La bourse de Hong Kong renforce son contrôle sur la gouvernance d'entreprise en introduisant de nouvelles règles visant à empêcher les sociétés cotées de licencier facilement leurs auditeurs.
Le Hong Kong Exchanges and Clearing (00388.HK) a publié de nouvelles directives exigeant que les sociétés cotées obtiennent l'approbation des actionnaires pour la nomination ou la révocation des auditeurs, une initiative directe visant à combler une lacune qui permettait aux conseils d'administration de faire pression sur les cabinets comptables pour qu'ils démissionnent. Les nouvelles règles imposent également la divulgation d'honoraires d'audit spécifiques et de l'étendue des travaux, empêchant les entreprises d'utiliser des litiges sur les honoraires comme prétexte pour licencier les auditeurs qui soulèvent des préoccupations.
La Securities and Futures Commission (SFC) a déclaré que les démissions d'auditeurs à l'approche des dates limites de résultats sont un « signal d'alarme majeur pour la gouvernance d'entreprise et les problèmes de contrôle interne », soulignant l'attention du régulateur sur le problème. La pratique de l'« achat d'opinion » — où les entreprises changent d'auditeur pour en trouver un plus conciliant avec leurs pratiques comptables — fait l'objet d'un examen accru de la part des régulateurs.
Dans le nouveau cadre, toute action d'entreprise entraînant la démission d'un auditeur sera classée comme une révocation active, déclenchant un vote obligatoire des actionnaires. Un récent examen de la SFC a révélé que les auditeurs de 89 sociétés ont démissionné dans les quatre mois précédant la date limite de leurs résultats annuels, et dans près de 75 % de ces cas, soit 66 sociétés, les litiges sur les honoraires ont été cités comme raison officielle. Ce schéma suggère que les désaccords sur les honoraires ont pu être utilisés pour masquer des conflits plus profonds sur les traitements comptables ou les contrôles internes.

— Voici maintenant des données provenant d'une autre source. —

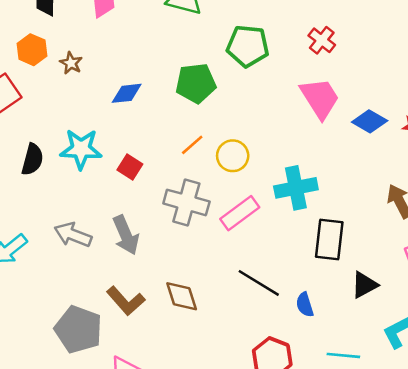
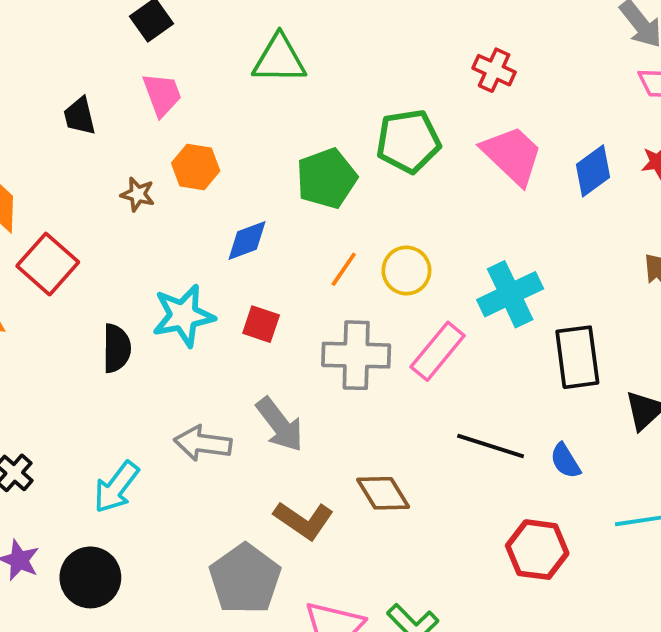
green pentagon: (248, 46) -> (408, 141), moved
orange hexagon: (32, 50) -> (196, 167), moved
blue diamond: (127, 93) -> (247, 240), moved
blue diamond: (370, 121) -> (593, 171), turned -52
gray pentagon: (78, 329) -> (245, 579), turned 30

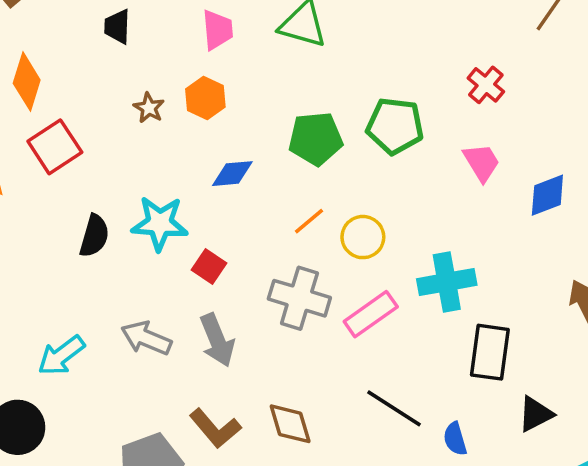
pink trapezoid: (162, 94) -> (217, 30), moved
pink trapezoid: (512, 155) -> (481, 162), size x0.7
red square: (261, 324) -> (209, 266), moved

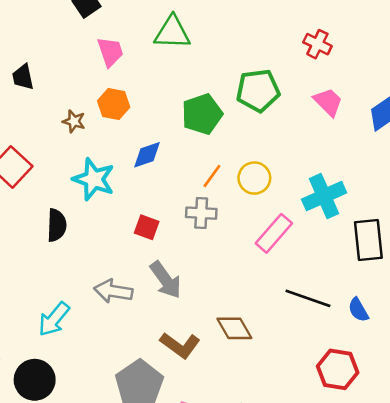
black trapezoid: (117, 27) -> (23, 77), moved
cyan star: (160, 223) -> (94, 179), moved, turned 30
gray cross: (299, 298) -> (201, 213), moved, size x0.7

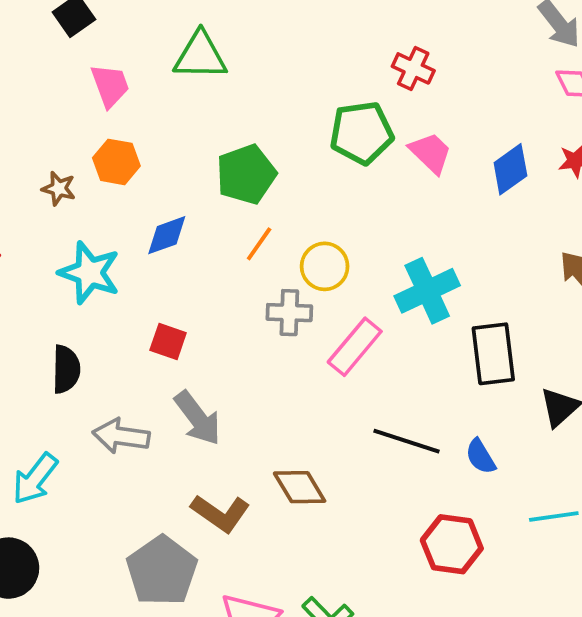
green pentagon: (258, 91) -> (361, 133), moved
orange line: (212, 176) -> (259, 244), moved
gray cross: (201, 213) -> (289, 313), moved
black semicircle: (57, 225) -> (66, 369), moved

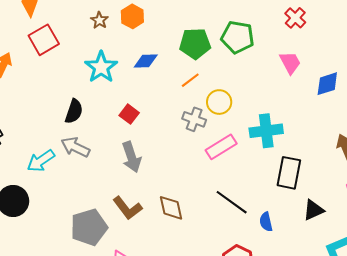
green pentagon: (361, 133) -> (238, 37), moved
gray arrow: (121, 436) -> (75, 147), moved

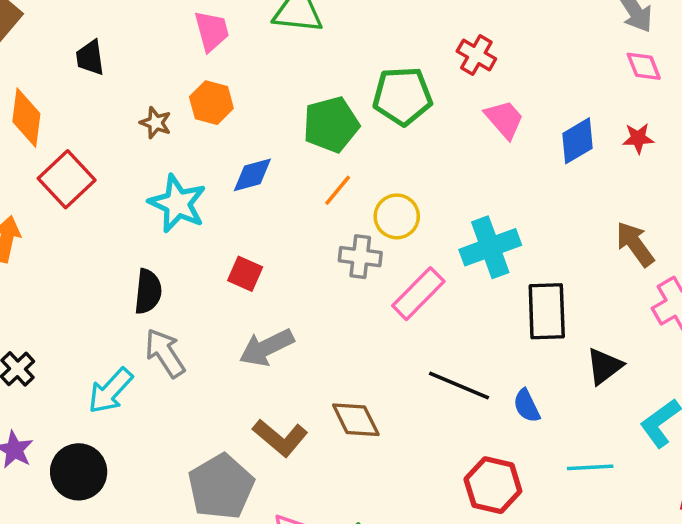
red cross: (295, 18) -> (476, 55), moved
gray arrow: (75, 147) -> (165, 353), turned 44
gray arrow: (131, 157) -> (267, 347), turned 96

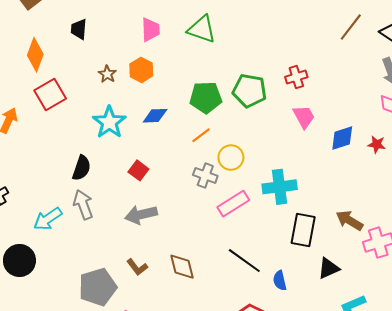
red cross: (476, 55) -> (296, 77), turned 30
brown arrow: (635, 244) -> (349, 220), moved, turned -36
brown L-shape: (280, 438) -> (137, 267), size x0.7

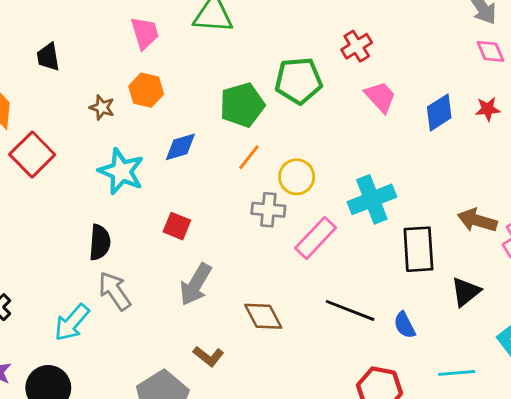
gray arrow: (141, 215) -> (196, 284), turned -32
brown diamond: (182, 267) -> (263, 316), moved

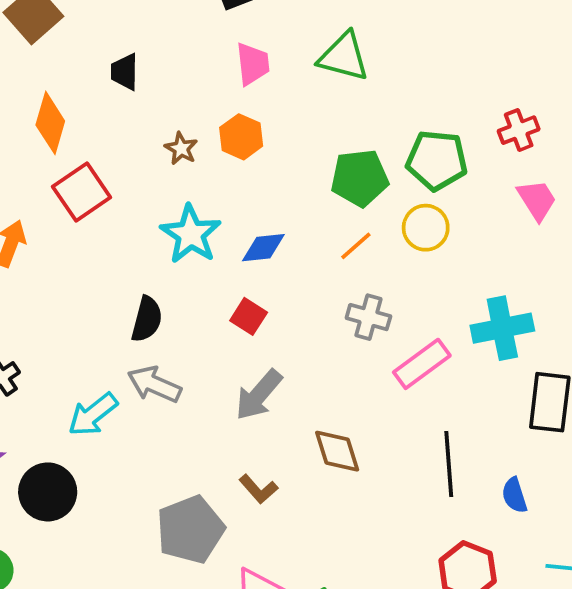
blue diamond: (180, 147) -> (263, 248), moved
yellow circle: (297, 177) -> (426, 228), moved
gray arrow: (115, 291) -> (154, 384), turned -42
black line: (350, 310) -> (449, 464), turned 54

Ces réglementations sont une attaque directe contre l'« achat d'opinion », une pratique par laquelle les entreprises recherchent des cabinets d'audit plus complaisants pour approuver une comptabilité douteuse. En imposant la divulgation publique des honoraires et de l'étendue de l'audit, et en exigeant le consentement des actionnaires pour tout changement, HKEX vise à renforcer la transparence et à protéger les investisseurs contre les malversations d'entreprise. La date d'entrée en vigueur de ces nouvelles règles n'a pas encore été annoncée.
Ce resserrement réglementaire devrait avoir un impact significatif sur le marché de Hong Kong, en augmentant potentiellement la confiance des investisseurs à long terme grâce au renforcement de l'intégrité du marché. Pour les entreprises dotées d'une gouvernance saine, les nouvelles règles auront peu d'effet. Cependant, les entreprises ayant des rapports financiers ou des contrôles internes douteux trouveront beaucoup plus difficile d'occulter ces problèmes en changeant simplement d'auditeur.

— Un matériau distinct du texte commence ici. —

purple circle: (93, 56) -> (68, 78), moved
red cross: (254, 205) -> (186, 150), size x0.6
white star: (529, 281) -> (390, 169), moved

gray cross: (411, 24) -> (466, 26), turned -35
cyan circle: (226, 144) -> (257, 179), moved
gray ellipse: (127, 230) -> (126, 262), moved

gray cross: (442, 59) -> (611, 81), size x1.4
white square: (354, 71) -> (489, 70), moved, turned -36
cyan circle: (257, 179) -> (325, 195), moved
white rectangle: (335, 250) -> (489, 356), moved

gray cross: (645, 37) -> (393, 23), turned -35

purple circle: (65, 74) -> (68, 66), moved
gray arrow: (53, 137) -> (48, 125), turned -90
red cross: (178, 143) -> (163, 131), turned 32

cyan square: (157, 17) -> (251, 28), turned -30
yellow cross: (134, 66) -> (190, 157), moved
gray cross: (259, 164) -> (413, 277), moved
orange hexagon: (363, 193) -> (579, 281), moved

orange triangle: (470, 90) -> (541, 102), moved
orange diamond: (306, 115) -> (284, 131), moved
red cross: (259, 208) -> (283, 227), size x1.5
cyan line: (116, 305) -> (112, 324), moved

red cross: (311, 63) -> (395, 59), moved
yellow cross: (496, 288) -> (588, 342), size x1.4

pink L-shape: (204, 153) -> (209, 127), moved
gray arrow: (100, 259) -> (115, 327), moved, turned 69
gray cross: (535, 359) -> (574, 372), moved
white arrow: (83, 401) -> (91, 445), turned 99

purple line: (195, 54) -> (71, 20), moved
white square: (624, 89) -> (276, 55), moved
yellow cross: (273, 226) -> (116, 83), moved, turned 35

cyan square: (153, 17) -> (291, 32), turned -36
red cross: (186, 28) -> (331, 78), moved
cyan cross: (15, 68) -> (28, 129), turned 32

L'initiative de HKEX s'inscrit dans une tendance plus large de renforcement des normes de gouvernance d'entreprise dans les principaux centres financiers. À mesure que les investisseurs mondiaux deviennent plus exigeants, les marchés dotés de cadres réglementaires robustes sont plus susceptibles d'attirer des capitaux. Les nouvelles directives alignent davantage Hong Kong sur les meilleures pratiques internationales, qui exigent généralement l'implication des actionnaires dans la nomination et la révocation des auditeurs.

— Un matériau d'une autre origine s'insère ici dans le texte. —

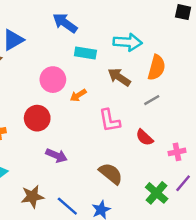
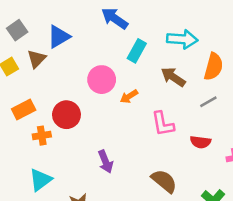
cyan rectangle: (85, 53) -> (137, 51), turned -70
red circle: (37, 118) -> (66, 115), moved
red semicircle: (144, 137) -> (200, 142), turned -36
purple arrow: (56, 156) -> (106, 162), turned 45

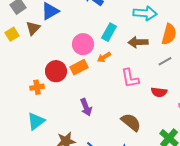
cyan rectangle: (137, 51) -> (109, 32), moved
brown arrow: (173, 77) -> (138, 42), turned -36
orange rectangle: (24, 109) -> (79, 67), moved

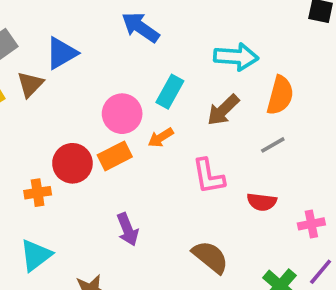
brown arrow: (138, 42) -> (223, 110), turned -42

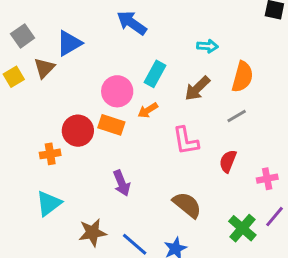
cyan arrow: (236, 57) -> (207, 46), size x0.6
orange rectangle: (115, 156) -> (111, 125), turned 45
red semicircle: (262, 202) -> (228, 161), turned 105

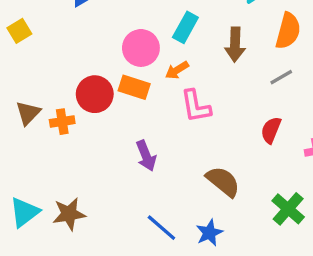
brown triangle: (44, 68) -> (28, 113), moved
brown arrow: (197, 88) -> (235, 45), turned -44
pink L-shape: (186, 141) -> (196, 106), moved
cyan triangle: (49, 203) -> (25, 212), moved
brown star: (92, 233) -> (69, 214), moved

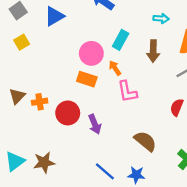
yellow square: (19, 31) -> (22, 42), moved
orange arrow: (177, 70) -> (115, 68), turned 88
red circle: (95, 94) -> (68, 113), moved
blue star: (209, 233) -> (136, 175), turned 30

Les actions de HKEX (00388.HK) ont réagi positivement à la nouvelle, s'échangeant en hausse de 0,685 %. Les analystes de CICC ont une perspective positive sur la bourse, s'attendant à ce que ses revenus du premier trimestre augmentent de 8 % sur un an, avec des bénéfices en hausse de 9 %.
Cet article est à titre informatif uniquement et ne constitue pas un conseil en investissement.